Stumped? Check back Tuesday, Wednesday, Thursday, and Friday for hints about where to focus your investigation. The answer will be posted on Monday, October 23. Good luck!
Tuesday’s warning: Note that every single county on this choropleth is colored in some shade of green. That means that each county has some measurable value for the statistic in question. If, after exploring some of the darkest counties on the map, you think you have figured out the solution, it would be wise to take a moment before submitting to ponder whether your idea makes sense for, say, a county in an extremely rural area with a population of only a few hundred people.

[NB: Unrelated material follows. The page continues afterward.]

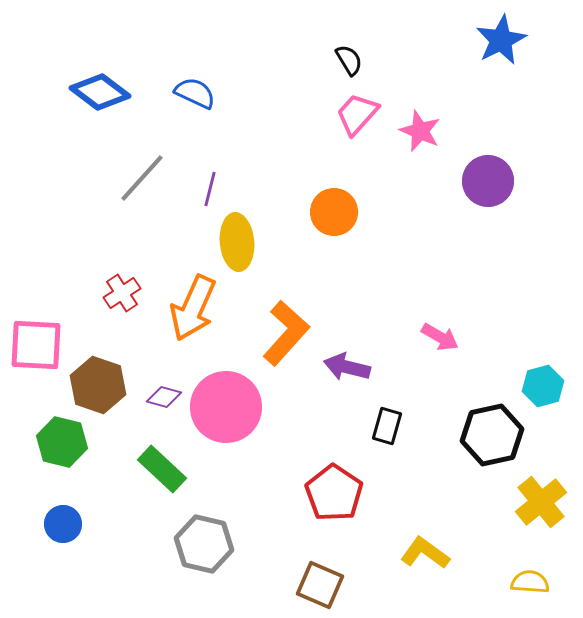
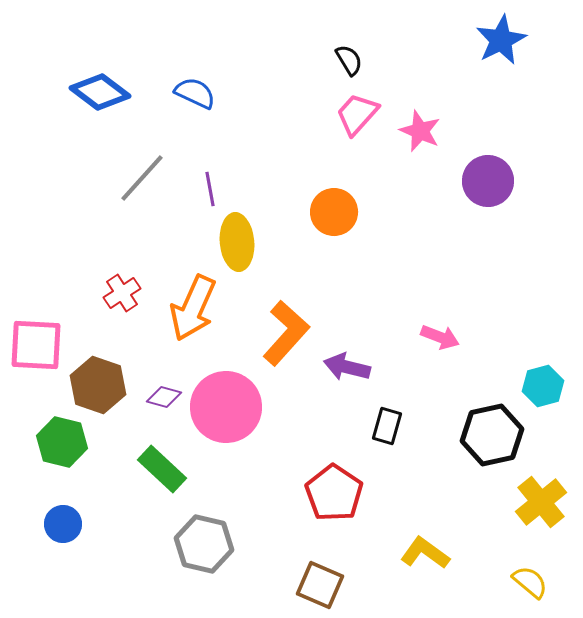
purple line: rotated 24 degrees counterclockwise
pink arrow: rotated 9 degrees counterclockwise
yellow semicircle: rotated 36 degrees clockwise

Tuesday’s hint: As reiterated above, a good strategy is often to look at general trends, then focus on extreme values. One general trend is that Western states are pretty dark. An exception is the state of Utah, which is lighter than its neighbors. When Utah stands out on a map, the reason usually has something to do with Utah’s large Mormon population. In this case, the pattern on this map is related—somewhat indirectly!—to the fact that many college-aged Mormon men spend two years on a church-sponsored mission.
Wednesday’s hint: Another general trend is that the counties that contain big cities tend to be lighter shades (this is true, for example, for the counties containing Houston, New York, Boston, Detroit, Chicago, Milwaukee, Minneapolis, and Seattle, among others). But there are a few major cities whose counties are actually darker than the surrounding areas. These include San Diego, Honolulu, and the whole region of southeastern Virginia, including Norfolk. (Remember that Virginia’s counties are weird—individual cities there have the status of counties) Can you think of something that San Diego, Honolulu, and Norfolk have in common?
Thursday’s hint: Let’s talk about some of the darkest counties. Let’s start by making a list: Onslow County, North Carolina; Cumberland County, North Carolina; Geary County, Kansas; Bell County, Texas; Coryell County, Texas; Island County, Washington; Kitsap County, Washington; and Chattahoochee County, Georgia. Look up a few of these counties and try to figure out what people do there. Pay specific attention to what the biggest employers in those counties are.
Friday’s hint: If you did as yesterday’s hint suggested and looked up some of those counties, you have likely discovered that those counties are all home to major military bases. Onslow County, North Carolina, for example, is the location of Camp Lejeune. Cumberland County, North Carolina, is the location of Fort Bragg. This week’s statistic is obviously closely related to the military. But note that it wouldn’t make sense to guess (as a great many of you have!) that this is a map of where soldiers on active duty are stationed. The U.S. does not have soldiers stationed in every single county. And it would be a very long commute from some remote outposts to the nearest base! So you have to ask yourself this question: in addition to soldiers on active duty, what other kind of person would you be particularly likely to find living in the vicinity of a large military base?